A closed organ pipe is a cylindrical tube having an air column with one end is closed. Sound waves are sent into the tube by a vibrating source. An in going pressure get reflected from the fixed end. This inverted wave gets reflected at the open end, after the two reflection it moves towards the fixed end and interfere with the new waves.

Let L is the length of the tube,

As per the given diagram, in the fundamental mode, there is a node at the closed end and anti-node at the open end.
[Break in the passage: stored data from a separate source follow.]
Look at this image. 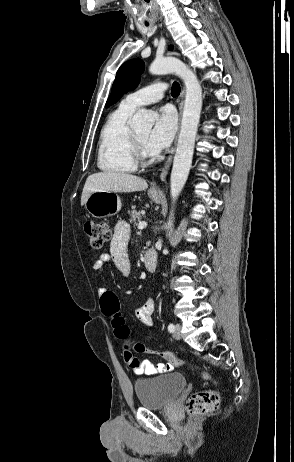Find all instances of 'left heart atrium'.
<instances>
[{
  "label": "left heart atrium",
  "instance_id": "obj_1",
  "mask_svg": "<svg viewBox=\"0 0 294 462\" xmlns=\"http://www.w3.org/2000/svg\"><path fill=\"white\" fill-rule=\"evenodd\" d=\"M176 127L175 111L169 106L162 107L156 114L154 127L146 141L148 151L154 155L168 147L174 137Z\"/></svg>",
  "mask_w": 294,
  "mask_h": 462
}]
</instances>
From the above we can see that , $L=\dfrac{\lambda_o}{4}$

Fundamental wavelength of the closed tube$(\lambda_o)=\dfrac{L}{4}$

If $f_o$ is the fundamental frequency, and velocity of the wave($v)$

So, frequency of the wave $f_o=\dfrac{v}{\lambda_o}=\dfrac{4v}{L}$

After the reflection of the then change in phase=$\dfrac{2\pi}{\lambda}\times 2L=\dfrac{4\pi L}{L}$

The twice reflected wave will suffer a phase of $\pi$

Then the phase difference between the two wave =$\dfrac{4\pi L}{L}+\pi$

The waves interfere constructively, if $\dfrac{4\pi L}{L}+\pi=2n\pi$

here $n\epsilon N$ (natural number)

So, $L=\dfrac{(2n+1)\lambda}{4}$

frequency $f=\dfrac{v}{\lambda}=\dfrac{(2n+1)v}{4L}$